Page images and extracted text
**********

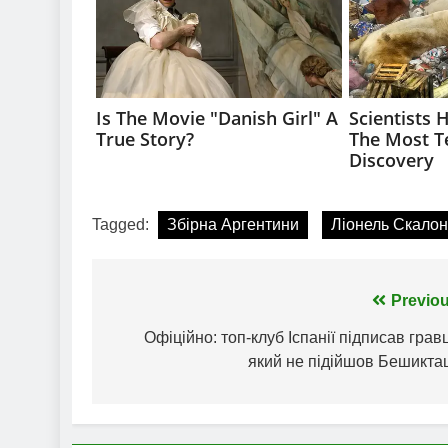
Tagged:
Збірна Аргентини
Ліонель Скалон
Навігація
Previou
записів
Офіційно: топ-клуб Іспанії підписав грав
який не підійшов Бешикта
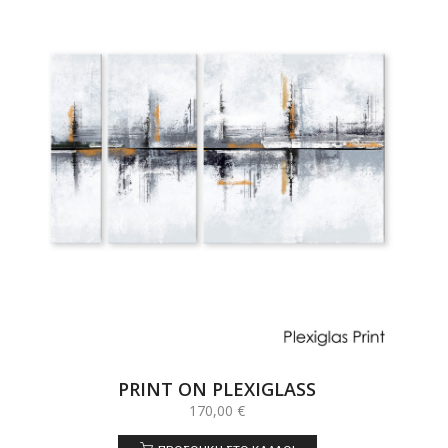
PRINT ON PLEXIGLASS
170,00
€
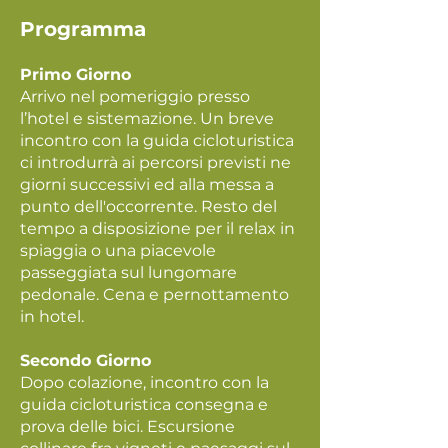
Programma
Primo Giorno
Arrivo nel pomeriggio presso
l’hotel e sistemazione. Un breve
incontro con la guida cicloturistica
ci introdurrà ai percorsi previsti ne
giorni successivi ed alla messa a
punto dell'occorrente. Resto del
tempo a disposizione per il relax in
spiaggia o una piacevole
passeggiata sul lungomare
pedonale. Cena e pernottamento
in hotel.
Secondo Giorno
Dopo colazione, incontro con la
guida cicloturistica consegna e
prova delle bici. Escursione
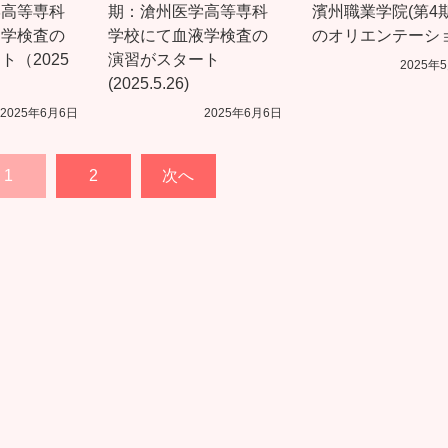
学高等専科
期：滄州医学高等専科
濱州職業学院(第4期
物学検査の
学校にて血液学検査の
のオリエンテーシ
ト（2025
演習がスタート
2025年
(2025.5.26)
2025年6月6日
2025年6月6日
1
2
次へ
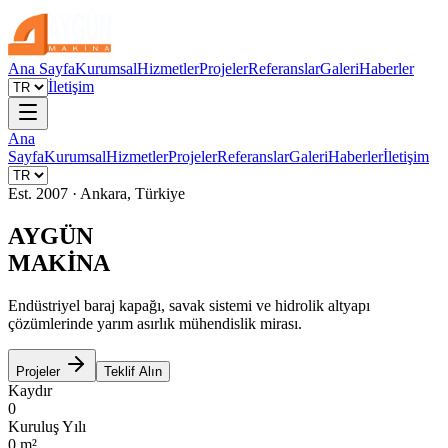
Ana Sayfa
Kurumsal
Hizmetler
Projeler
Referanslar
Galeri
Haberler
İletişim
Ana
Sayfa
Kurumsal
Hizmetler
Projeler
Referanslar
Galeri
Haberler
İletişim
Est. 2007 · Ankara, Türkiye
AYGÜN
MAKİNA
Endüstriyel baraj kapağı, savak sistemi ve hidrolik altyapı
çözümlerinde yarım asırlık mühendislik mirası.
Projeler
Teklif Alın
Kaydır
0
Kuruluş Yılı
0
m²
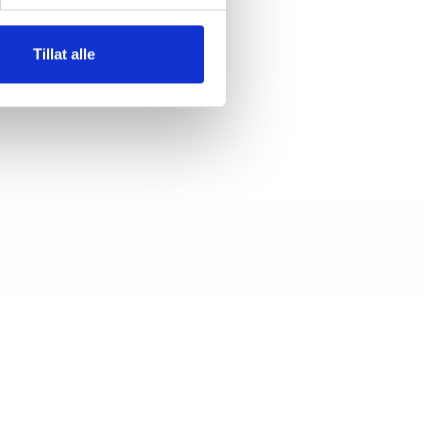
nn
Tillat alle
dy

**********

• Problem description: Within the data above, filter for lines containing the word "cicloturistica" and copy each one.

• Expected answer:
incontro con la guida cicloturistica
guida cicloturistica consegna e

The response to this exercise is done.